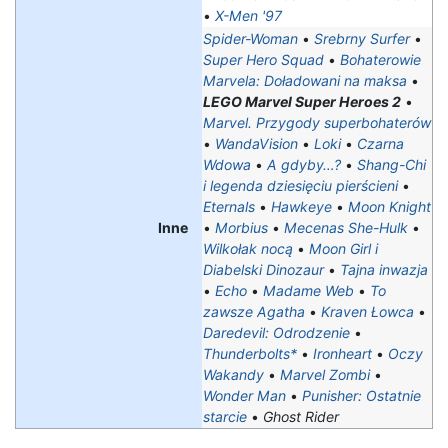
•
X-Men '97
Spider-Woman
•
Srebrny Surfer
•
Super Hero Squad
•
Bohaterowie
Marvela: Doładowani na maksa‎
•
LEGO Marvel Super Heroes 2
•
Marvel. Przygody superbohaterów
•
WandaVision
•
Loki
•
Czarna
Wdowa
•
A gdyby…?
•
Shang-Chi
i legenda dziesięciu pierścieni
•
Eternals
•
Hawkeye
•
Moon Knight
Inne
•
Morbius
•
Mecenas She-Hulk
•
Wilkołak nocą
•
Moon Girl i
Diabelski Dinozaur
•
Tajna inwazja
•
Echo
•
Madame Web
•
To
zawsze Agatha
•
Kraven Łowca
•
Daredevil: Odrodzenie
•
Thunderbolts*
•
Ironheart
•
Oczy
Wakandy
•
Marvel Zombi
•
Wonder Man
•
Punisher: Ostatnie
starcie
•
Ghost Rider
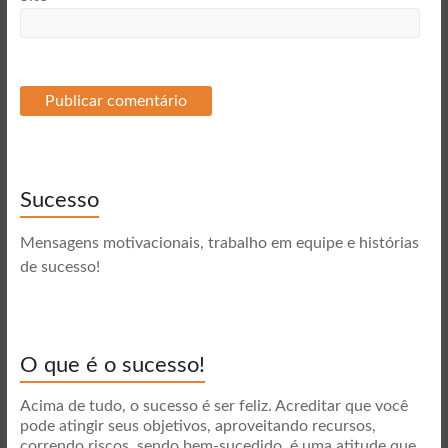
Sucesso
Mensagens motivacionais, trabalho em equipe e histórias
de sucesso!
O que é o sucesso!
Acima de tudo, o sucesso é ser feliz. Acreditar que você
pode atingir seus objetivos, aproveitando recursos,
correndo riscos, sendo bem-sucedido, é uma atitude que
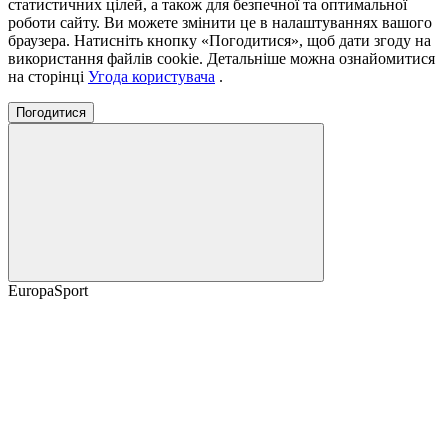
статистичних цілей, а також для безпечної та оптимальної
роботи сайту. Ви можете змінити це в налаштуваннях вашого
браузера. Натисніть кнопку «Погодитися», щоб дати згоду на
використання файлів cookie. Детальніше можна ознайомитися
на сторінці
Угода користувача
.
Погодитися
EuropaSport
________________________________________
• _DIRECTIONS FOR THIS TASK_:
Restate the entries above word for word, keeping pictures out of the copy.

• _SOLUTION TO THE EXERCISE_:
•
X-Men '97
Spider-Woman
•
Srebrny Surfer
•
Super Hero Squad
•
Bohaterowie
Marvela: Doładowani na maksa‎
•
LEGO Marvel Super Heroes 2
•
Marvel. Przygody superbohaterów
•
WandaVision
•
Loki
•
Czarna
Wdowa
•
A gdyby…?
•
Shang-Chi
i legenda dziesięciu pierścieni
•
Eternals
•
Hawkeye
•
Moon Knight
Inne
•
Morbius
•
Mecenas She-Hulk
•
Wilkołak nocą
•
Moon Girl i
Diabelski Dinozaur
•
Tajna inwazja
•
Echo
•
Madame Web
•
To
zawsze Agatha
•
Kraven Łowca
•
Daredevil: Odrodzenie
•
Thunderbolts*
•
Ironheart
•
Oczy
Wakandy
•
Marvel Zombi
•
Wonder Man
•
Punisher: Ostatnie
starcie
•
Ghost Rider
Sucesso
Mensagens motivacionais, trabalho em equipe e histórias
de sucesso!
O que é o sucesso!
Acima de tudo, o sucesso é ser feliz. Acreditar que você
pode atingir seus objetivos, aproveitando recursos,
correndo riscos, sendo bem-sucedido, é uma atitude que
статистичних цілей, а також для безпечної та оптимальної
роботи сайту. Ви можете змінити це в налаштуваннях вашого
браузера. Натисніть кнопку «Погодитися», щоб дати згоду на
використання файлів cookie. Детальніше можна ознайомитися
на сторінці
Угода користувача
.
Погодитися
EuropaSport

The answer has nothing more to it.